* _Exercise brief_
Please return all of the records that follow, exactly as written.

* _Dataset_

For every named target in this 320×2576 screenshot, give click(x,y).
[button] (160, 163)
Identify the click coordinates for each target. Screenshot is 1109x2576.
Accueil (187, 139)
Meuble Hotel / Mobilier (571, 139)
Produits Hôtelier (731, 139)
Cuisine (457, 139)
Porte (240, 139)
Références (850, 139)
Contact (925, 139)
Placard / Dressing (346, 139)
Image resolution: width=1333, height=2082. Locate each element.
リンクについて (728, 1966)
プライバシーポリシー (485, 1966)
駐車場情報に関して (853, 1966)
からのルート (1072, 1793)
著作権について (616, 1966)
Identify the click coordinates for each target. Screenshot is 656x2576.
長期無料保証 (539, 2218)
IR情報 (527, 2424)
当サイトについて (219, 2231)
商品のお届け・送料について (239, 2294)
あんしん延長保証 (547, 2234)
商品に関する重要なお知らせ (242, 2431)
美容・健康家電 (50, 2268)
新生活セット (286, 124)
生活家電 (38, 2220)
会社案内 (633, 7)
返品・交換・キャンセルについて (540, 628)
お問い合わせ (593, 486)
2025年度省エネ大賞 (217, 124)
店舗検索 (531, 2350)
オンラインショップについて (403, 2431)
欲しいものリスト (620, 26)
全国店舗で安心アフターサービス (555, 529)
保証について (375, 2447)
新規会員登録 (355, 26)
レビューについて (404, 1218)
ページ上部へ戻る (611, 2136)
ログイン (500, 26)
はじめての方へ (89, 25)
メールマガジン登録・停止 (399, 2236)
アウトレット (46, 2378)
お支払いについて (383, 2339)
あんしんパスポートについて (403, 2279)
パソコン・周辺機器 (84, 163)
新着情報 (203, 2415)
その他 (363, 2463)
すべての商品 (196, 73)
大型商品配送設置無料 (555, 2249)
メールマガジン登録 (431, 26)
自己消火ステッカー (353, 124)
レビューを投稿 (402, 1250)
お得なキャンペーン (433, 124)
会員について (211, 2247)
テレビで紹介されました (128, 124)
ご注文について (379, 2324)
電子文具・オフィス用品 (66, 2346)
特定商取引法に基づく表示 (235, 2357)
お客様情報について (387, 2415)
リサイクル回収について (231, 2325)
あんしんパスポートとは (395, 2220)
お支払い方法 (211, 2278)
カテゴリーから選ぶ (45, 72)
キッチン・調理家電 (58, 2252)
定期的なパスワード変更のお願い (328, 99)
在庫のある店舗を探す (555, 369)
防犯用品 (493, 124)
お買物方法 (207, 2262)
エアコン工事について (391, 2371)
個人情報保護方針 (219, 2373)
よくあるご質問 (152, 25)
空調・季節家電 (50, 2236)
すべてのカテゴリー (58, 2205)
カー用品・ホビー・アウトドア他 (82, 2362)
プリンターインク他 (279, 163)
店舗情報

* _Response_
For every named target in this 320×2576 screenshot, give click(x,y).
[button] (160, 163)
Identify the click coordinates for each target. Screenshot is 1109x2576.
Accueil (187, 139)
Meuble Hotel / Mobilier (571, 139)
Produits Hôtelier (731, 139)
Cuisine (457, 139)
Porte (240, 139)
Références (850, 139)
Contact (925, 139)
Placard / Dressing (346, 139)
Image resolution: width=1333, height=2082. Locate each element.
リンクについて (728, 1966)
プライバシーポリシー (485, 1966)
駐車場情報に関して (853, 1966)
からのルート (1072, 1793)
著作権について (616, 1966)
Identify the click coordinates for each target. Screenshot is 656x2576.
長期無料保証 (539, 2218)
IR情報 (527, 2424)
当サイトについて (219, 2231)
商品のお届け・送料について (239, 2294)
あんしん延長保証 (547, 2234)
商品に関する重要なお知らせ (242, 2431)
美容・健康家電 (50, 2268)
新生活セット (286, 124)
生活家電 (38, 2220)
会社案内 (633, 7)
返品・交換・キャンセルについて (540, 628)
お問い合わせ (593, 486)
2025年度省エネ大賞 (217, 124)
店舗検索 (531, 2350)
オンラインショップについて (403, 2431)
欲しいものリスト (620, 26)
全国店舗で安心アフターサービス (555, 529)
保証について (375, 2447)
新規会員登録 (355, 26)
レビューについて (404, 1218)
ページ上部へ戻る (611, 2136)
ログイン (500, 26)
はじめての方へ (89, 25)
メールマガジン登録・停止 (399, 2236)
アウトレット (46, 2378)
お支払いについて (383, 2339)
あんしんパスポートについて (403, 2279)
パソコン・周辺機器 (84, 163)
新着情報 (203, 2415)
その他 (363, 2463)
すべての商品 (196, 73)
大型商品配送設置無料 (555, 2249)
メールマガジン登録 (431, 26)
自己消火ステッカー (353, 124)
レビューを投稿 (402, 1250)
お得なキャンペーン (433, 124)
会員について (211, 2247)
テレビで紹介されました (128, 124)
ご注文について (379, 2324)
電子文具・オフィス用品 (66, 2346)
特定商取引法に基づく表示 (235, 2357)
お客様情報について (387, 2415)
リサイクル回収について (231, 2325)
あんしんパスポートとは (395, 2220)
お支払い方法 (211, 2278)
カテゴリーから選ぶ (45, 72)
キッチン・調理家電 (58, 2252)
定期的なパスワード変更のお願い (328, 99)
在庫のある店舗を探す (555, 369)
防犯用品 (493, 124)
お買物方法 (207, 2262)
エアコン工事について (391, 2371)
個人情報保護方針 (219, 2373)
よくあるご質問 (152, 25)
空調・季節家電 (50, 2236)
すべてのカテゴリー (58, 2205)
カー用品・ホビー・アウトドア他 (82, 2362)
プリンターインク他 (279, 163)
店舗情報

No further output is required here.